PEOPLE OFTEN ask me what autism is, or what it means to have a young child who is on the spectrum.
It’s not an easy thing to articulate. All I can reach for are the behaviours that seem to spring from that enigmatic well.
If you asked me that question today, I would tell you that parenting a child like my daughter Amelia is still much like being on a rollercoaster.
The carriage holding your family might hover on an up-swing for months and you feel that pleasurable excitement of progress in the pit of your stomach.
You yell into the oncoming wind: ‘We’re making it, we’re really getting somewhere! Upwards and onwards!”
But today, like every day for the past six weeks or so, we’re not getting very far. We’re deep at the bottom of a trough and the wheels aren’t moving anymore.
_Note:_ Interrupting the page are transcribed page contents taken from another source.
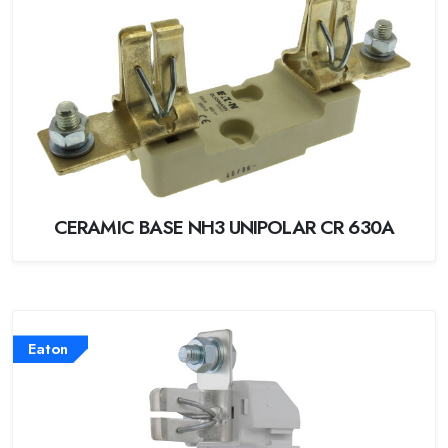
CERAMIC BASE NH3 UNIPOLAR CR 630A
Eaton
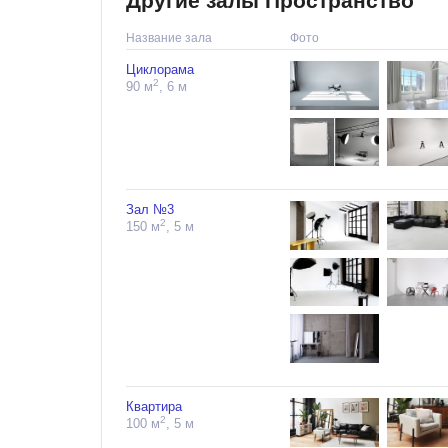
Другие залы Пространство
Название зала
Фото
Циклорама
2
90 м
, 6 м
Зал №3
2
150 м
, 5 м
Квартира
2
100 м
, 5 м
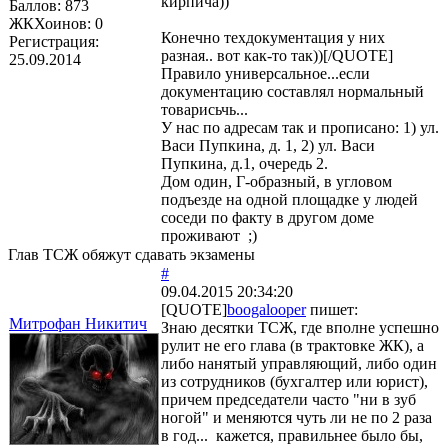
кирпича))
Баллов:
873
ЖКХоинов: 0
Конечно техдокументация у них
Регистрация:
разная.. вот как-то так))[/QUOTE]
25.09.2014
Правило универсальное...если
документацию составлял нормальный
товарисьчь...
У нас по адресам так и прописано: 1) ул.
Васи Пупкина, д. 1, 2) ул. Васи
Пупкина, д.1, очередь 2.
Дом один, Г-образный, в угловом
подъезде на одной площадке у людей
соседи по факту в другом доме
проживают ;)
Глав ТСЖ обяжут сдавать экзамены
#
09.04.2015 20:34:20
[QUOTE]
boogalooper
пишет:
Митрофан Никитич
Знаю десятки ТСЖ, где вполне успешно
рулит не его глава (в трактовке ЖК), а
либо нанятый управляющий, либо один
из сотрудников (бухгалтер или юрист),
причем председатели часто "ни в зуб
ногой" и меняются чуть ли не по 2 раза
в год... кажется, правильнее было бы,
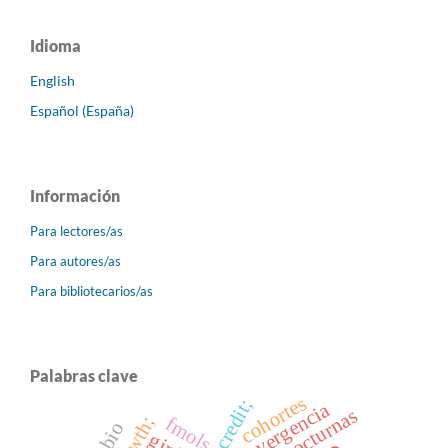
Idioma
English
Español (España)
Información
Para lectores/as
Para autores/as
Para bibliotecarios/as
Palabras clave
cohortes
bank credit;
convergencia
fmols
gini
I think they disintegrated on the way down some invisible ramp and now we’re sliding backwards.
In this trough we are locked in yet another lengthy battle of wills with our daughter. It’s the Hundred Years War all over again. We might have taken Agincourt but that doesn’t mean jack in the long run.
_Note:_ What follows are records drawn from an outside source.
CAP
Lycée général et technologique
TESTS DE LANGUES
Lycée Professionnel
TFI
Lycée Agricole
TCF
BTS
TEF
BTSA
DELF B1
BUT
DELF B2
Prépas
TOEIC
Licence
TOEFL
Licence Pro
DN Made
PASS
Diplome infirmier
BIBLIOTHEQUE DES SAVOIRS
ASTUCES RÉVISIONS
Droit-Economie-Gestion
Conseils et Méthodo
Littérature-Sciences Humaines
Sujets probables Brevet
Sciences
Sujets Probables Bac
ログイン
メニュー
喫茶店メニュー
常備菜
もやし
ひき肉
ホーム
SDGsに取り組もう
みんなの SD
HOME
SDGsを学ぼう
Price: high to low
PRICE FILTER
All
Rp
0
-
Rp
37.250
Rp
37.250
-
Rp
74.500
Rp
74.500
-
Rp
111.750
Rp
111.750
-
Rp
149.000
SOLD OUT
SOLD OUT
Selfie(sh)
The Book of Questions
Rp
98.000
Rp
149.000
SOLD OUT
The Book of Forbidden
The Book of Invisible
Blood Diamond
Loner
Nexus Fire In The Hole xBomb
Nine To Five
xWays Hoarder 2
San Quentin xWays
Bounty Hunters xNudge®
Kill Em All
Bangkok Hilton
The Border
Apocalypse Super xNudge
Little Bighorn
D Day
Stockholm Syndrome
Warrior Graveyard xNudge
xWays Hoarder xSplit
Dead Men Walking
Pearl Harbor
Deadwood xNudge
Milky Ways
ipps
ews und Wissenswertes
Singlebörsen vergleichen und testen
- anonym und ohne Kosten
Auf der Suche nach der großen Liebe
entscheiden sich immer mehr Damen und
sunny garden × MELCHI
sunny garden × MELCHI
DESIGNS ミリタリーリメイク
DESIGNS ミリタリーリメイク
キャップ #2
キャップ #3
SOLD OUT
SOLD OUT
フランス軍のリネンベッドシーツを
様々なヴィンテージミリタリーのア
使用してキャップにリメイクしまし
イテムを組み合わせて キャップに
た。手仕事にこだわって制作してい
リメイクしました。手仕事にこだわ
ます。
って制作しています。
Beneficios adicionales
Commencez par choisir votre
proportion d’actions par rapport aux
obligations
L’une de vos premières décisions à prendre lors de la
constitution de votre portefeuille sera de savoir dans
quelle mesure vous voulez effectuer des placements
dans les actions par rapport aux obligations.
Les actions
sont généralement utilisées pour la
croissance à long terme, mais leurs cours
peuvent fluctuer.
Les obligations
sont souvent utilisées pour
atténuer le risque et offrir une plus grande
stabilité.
Every day is filled with screaming fits, physical outbursts, nocturnal wanderings and ever more screaming.
We have been here so many times before, but my god it never gets easier. We’re nearly seven years in and some days I wonder how much longer I can hold on.
Last night around dinner time when the screaming began for the fourth time, I walked silently into my room and crawled onto my bed in the dark to escape my own child. In that dark I felt no comfort but at least the space was quiet and it was mine.
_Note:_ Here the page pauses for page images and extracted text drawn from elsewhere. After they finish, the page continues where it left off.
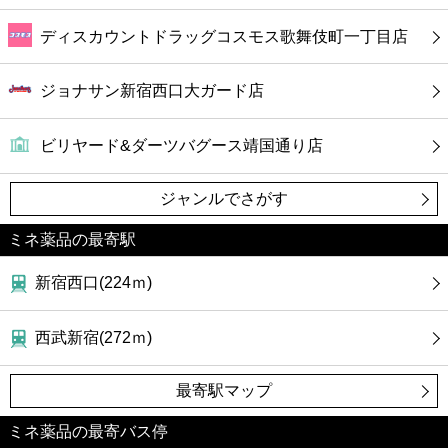
ディスカウントドラッグコスモス歌舞伎町一丁目店
ジョナサン新宿西口大ガード店
ビリヤード&ダーツバグース靖国通り店
ジャンルでさがす
ミネ薬品の最寄駅
新宿西口(224ｍ)
西武新宿(272ｍ)
最寄駅マップ
ミネ薬品の最寄バス停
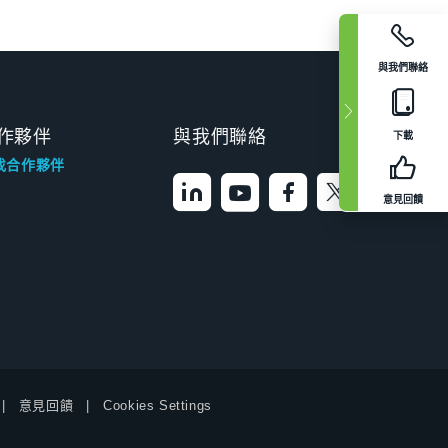
與我們聯絡
作夥伴
與我們聯絡
下載
找合作夥伴
意見回饋
意見回饋
Cookies Settings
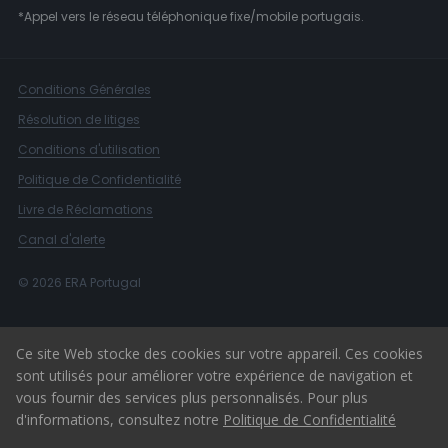
*Appel vers le réseau téléphonique fixe/mobile portugais.
Conditions Générales
Résolution de litiges
Conditions d'utilisation
Politique de Confidentialité
Livre de Réclamations
Canal d'alerte
© 2026 ERA Portugal
Ce site Web stocke des cookies sur votre appareil. Ces cookies
sont utilisés pour améliorer votre expérience de navigation et
vous fournir des services plus personnalisés. Pour plus
d'informations, consultez notre
Politique de Confidentialité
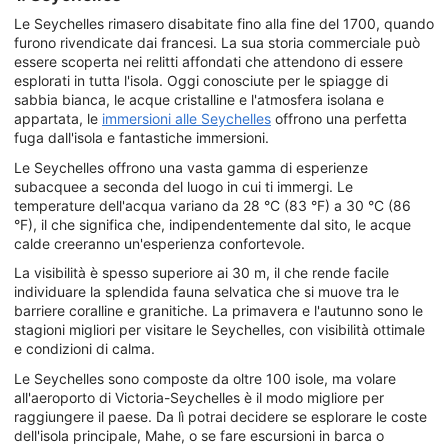
Le Seychelles rimasero disabitate fino alla fine del 1700, quando
furono rivendicate dai francesi. La sua storia commerciale può
essere scoperta nei relitti affondati che attendono di essere
esplorati in tutta l'isola. Oggi conosciute per le spiagge di
sabbia bianca, le acque cristalline e l'atmosfera isolana e
appartata, le
immersioni alle Seychelles
offrono una perfetta
fuga dall'isola e fantastiche immersioni.
Le Seychelles offrono una vasta gamma di esperienze
subacquee a seconda del luogo in cui ti immergi. Le
temperature dell'acqua variano da 28 °C (83 °F) a 30 °C (86
°F), il che significa che, indipendentemente dal sito, le acque
calde creeranno un'esperienza confortevole.
La visibilità è spesso superiore ai 30 m, il che rende facile
individuare la splendida fauna selvatica che si muove tra le
barriere coralline e granitiche. La primavera e l'autunno sono le
stagioni migliori per visitare le Seychelles, con visibilità ottimale
e condizioni di calma.
Le Seychelles sono composte da oltre 100 isole, ma volare
all'aeroporto di Victoria-Seychelles è il modo migliore per
raggiungere il paese. Da lì potrai decidere se esplorare le coste
dell'isola principale, Mahe, o se fare escursioni in barca o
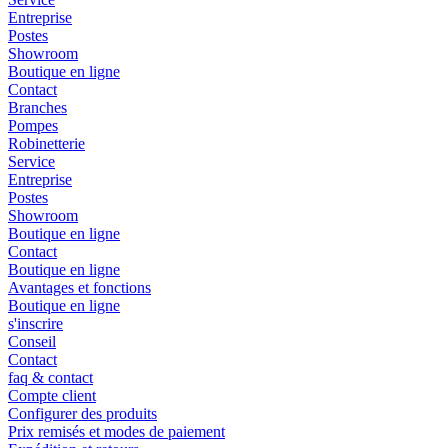
Entreprise
Postes
Showroom
Boutique en ligne
Contact
Branches
Pompes
Robinetterie
Service
Entreprise
Postes
Showroom
Boutique en ligne
Contact
Boutique en ligne
Avantages et fonctions
Boutique en ligne
s'inscrire
Conseil
Contact
faq & contact
Compte client
Configurer des produits
Prix remisés et modes de paiement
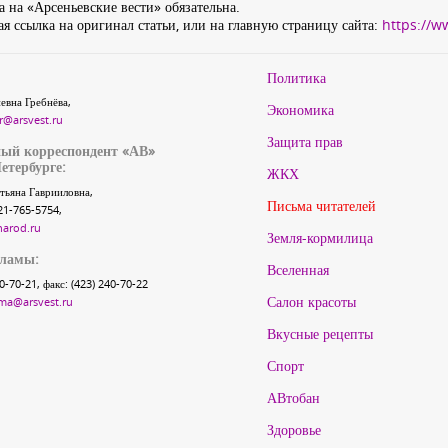
 на «Арсеньевские вести» обязательна.
я ссылка на оригинал статьи, или на главную страницу сайта:
https://w
Политика
евна Гребнёва,
Экономика
r@arsvest.ru
Защита прав
ый корреспондент «АВ»
етербурге:
ЖКХ
тьяна Гаврииловна,
Письма читателей
21-765-5754,
narod.ru
Земля-кормилица
кламы:
Вселенная
40-70-21, факс: (423) 240-70-22
Салон красоты
ma@arsvest.ru
Вкусные рецепты
Спорт
АВтобан
Здоровье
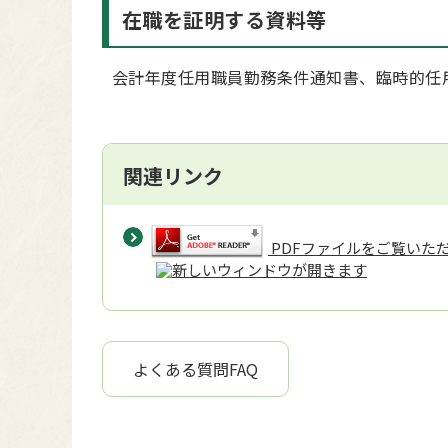
在職を証明する資料等
会計年度任用職員勤務条件通知書、臨時的任
関連リンク
PDFファイルをご覧いただく
よくある質問FAQ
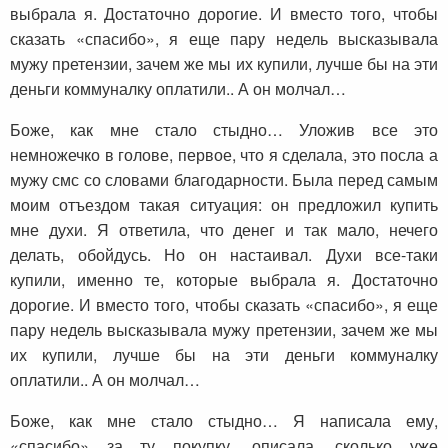
выбрала я. Достаточно дорогие. И вместо того, чтобы
сказать «спасибо», я еще пару недель высказывала
мужу претензии, зачем же мы их купили, лучше бы на эти
деньги коммуналку оплатили.. А он молчал…
Боже, как мне стало стыдно… Уложив все это
немножечко в голове, первое, что я сделала, это посла а
мужу смс со словами благодарности. Была перед самым
моим отъездом такая ситуация: он предложил купить
мне духи. Я ответила, что денег и так мало, нечего
делать, обойдусь. Но он настаивал. Духи все-таки
купили, именно те, которые выбрала я. Достаточно
дорогие. И вместо того, чтобы сказать «спасибо», я еще
пару недель высказывала мужу претензии, зачем же мы
их купили, лучше бы на эти деньги коммуналку
оплатили.. А он молчал…
Боже, как мне стало стыдно… Я написала ему,
«спасибо» за ту покупку, описала, сколько уже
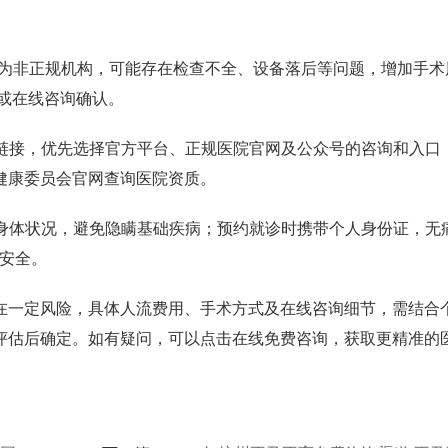
多为非正规机构，可能存在检查不全、设备落后等问题，增加手术
询或在线咨询确认。
链接，优先选择官方平台、正规医院官网及公众号的咨询和入口
健康委员会官网查询医院资质。
身体状况，避免隐瞒基础疾病；预约就诊时携带个人身份证，无
医安全。
一定风险，具体人流费用、手术方式及在线咨询细节，需结合
评估后确定。如有疑问，可以点击在线免费咨询，获取更精准的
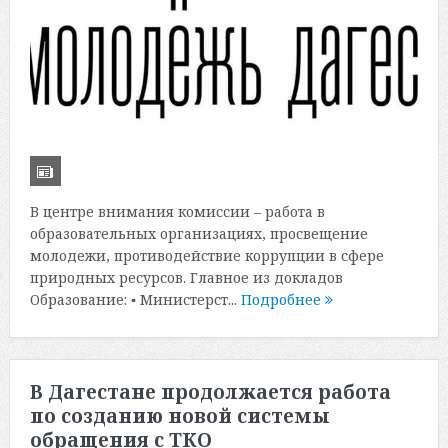
В центре внимания комиссии – работа в
образовательных организациях, просвещение
молодежи, противодействие коррупции в сфере
природных ресурсов. Главное из докладов
Образование: ▪️ Министерст...
Подробнее
В Дагестане продолжается работа
по созданию новой системы
обращения с ТКО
The dark is the right place for me in those moments. I can’t see myself (or her) anymore, I can only hear the sound of my breathing.
The dark is heavy and that is what I want. To allow the blackest thoughts in my head to wash over me as I lie there. There’s no use fighting them, pounding as they are to get out. Might as well set them free.
Lying on the bed I curl into a ball and weep. I cry because I am so tired I don’t really know how it is that I can function in the day. And because I feel a momentary yet powerful sense of defeat.
In the shadows I know only that I am losing this battle – not the battle to beat Amelia at this relentless ‘game’. Nobody’s playing around here.
No, I am failing to help her to handle the frustrations that she cannot yet manage on her own.
I hear taunting voices in that dark room too.
They say: “There’s nothing wrong with Amelia. She’s only like this because you are a bad parent.” (Yes, in my head I italicise for emphasis.)
To those voices I say: “Come into the dark with me and see how long you’d last. You know nothing, cruel, hateful voices. Get away from me and never come back.”
Then suddenly into the dark comes my real, live daughter, the one I’m taking refuge from. She puts a hand onto my back and holds it there. I reach over my shoulder to touch her, to tell her she is welcome there with me.
Amelia lies down next to me and curls her arm around my neck. The dark brings no true comfort, but her affection does. She kisses my cheek softly and presses herself into me. The darkness shifts a little and loses something of its heaviness.
I’m no superhuman and I’m not a machine either. The more confronting behaviours that define Amelia’s autism naturally penetrate beyond the surface of my skin.
My resilience is not bottomless. On such little sleep over so many weeks I can feel myself start to fray at the edges. I forget where I’m supposed to be going. I lose my way.
In this state it’s so hard to know what to do to. Sometimes I want to run so far away that no-one will ever find me. But I only ever get as far as that room, where only the dark will do.
And it is here, where all is finally, blessedly quiet that Amelia reaches out and brings me safely back to myself. With empathy and love we hold each other in the dark and start again, as we must, every time.